Of course, here are many parts of church life that work on a voluntary basis – probably because they are staffed by volunteers! This means that they have chosen what teams to be a part of, but it is still different to being non-hierarchical. In a voluntary system, it seems that there is a small number of people who set the agenda and then find other people to help them do the work (or do it for them!) However, in a non-hierarchical church there would not need to be an agenda, just people joining in with the tasks they thing are important.
At Valve it’s very different to church – every employee is paid to be there, paid for doing something productive and successful, no-one has the choice of free-wheeling. A flat church would have the challenge of inspiring people to be a part of what the church is doing without telling them what they must do. Making sure members know what they can join in with requires a lot of deliberate effort be put into internal advertising of active and potential groups – is that well spent effort?

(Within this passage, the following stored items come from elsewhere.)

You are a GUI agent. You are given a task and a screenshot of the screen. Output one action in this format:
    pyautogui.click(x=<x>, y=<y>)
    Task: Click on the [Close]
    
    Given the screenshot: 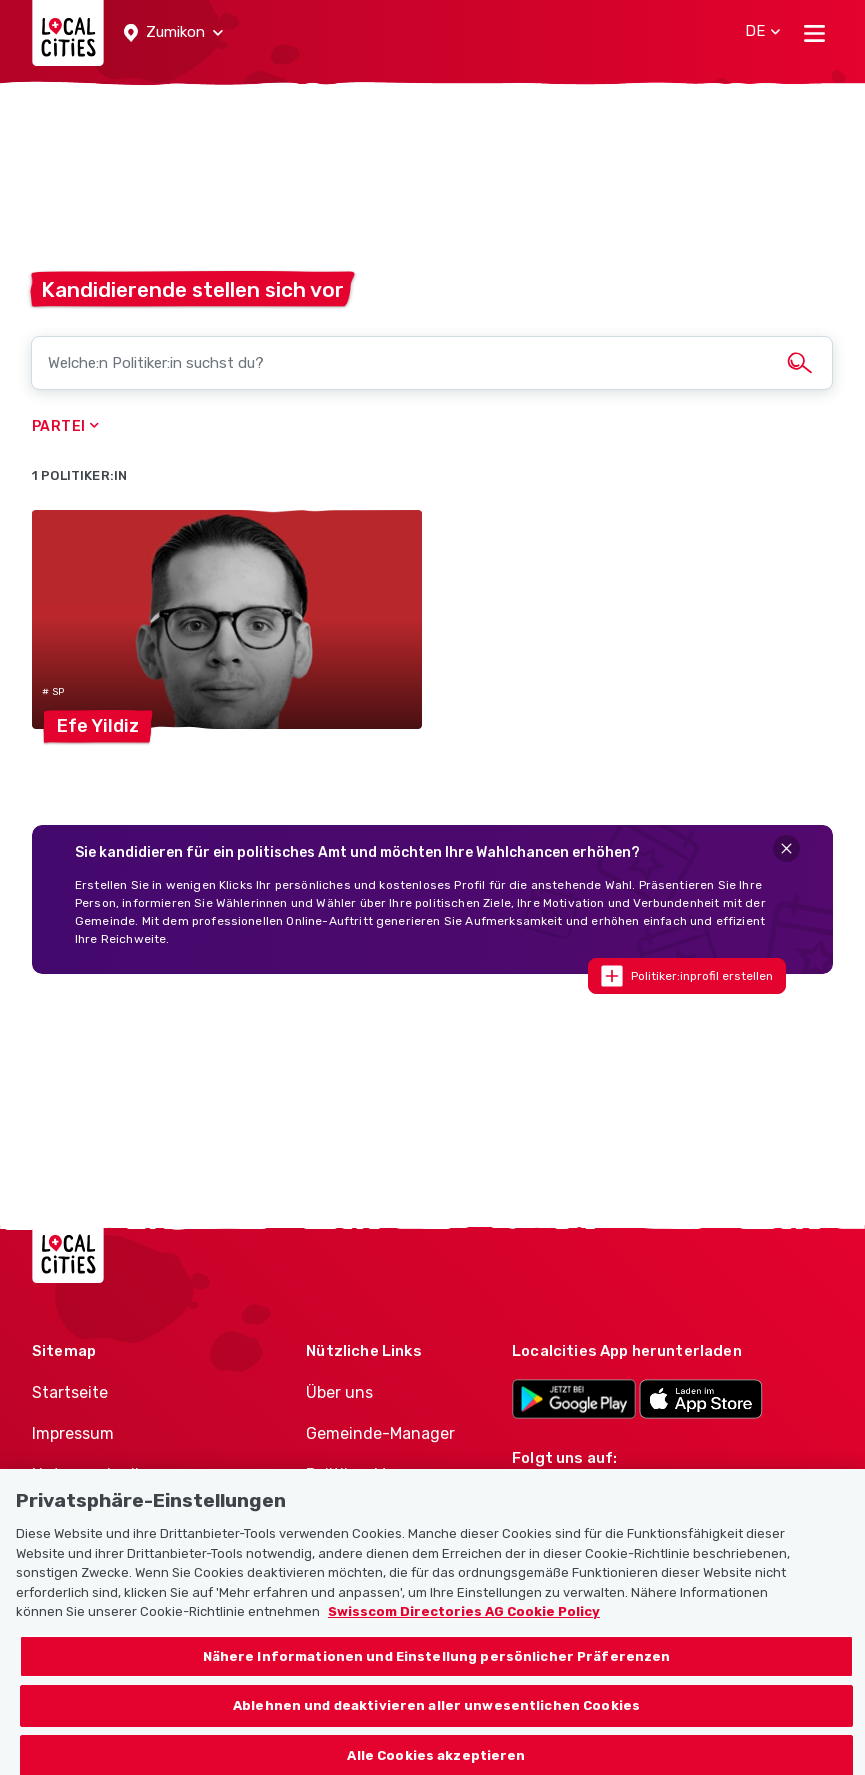 What is the action you would take?
    pyautogui.click(x=786, y=848)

I suppose that depends on whether it encourages more action and self-ownership or leads to empire-building.
We’re sailing perilously close to the drawbacks and potential problems of a really flat church now, which I want to leave to another post. I’d love to have your input, though. Are the strengths that I’ve written about realistic, would they happen in practice – and are they things we should really be desiring for the church? Are there other things that you can see coming from an entirely flat structure that would be benefits to the church?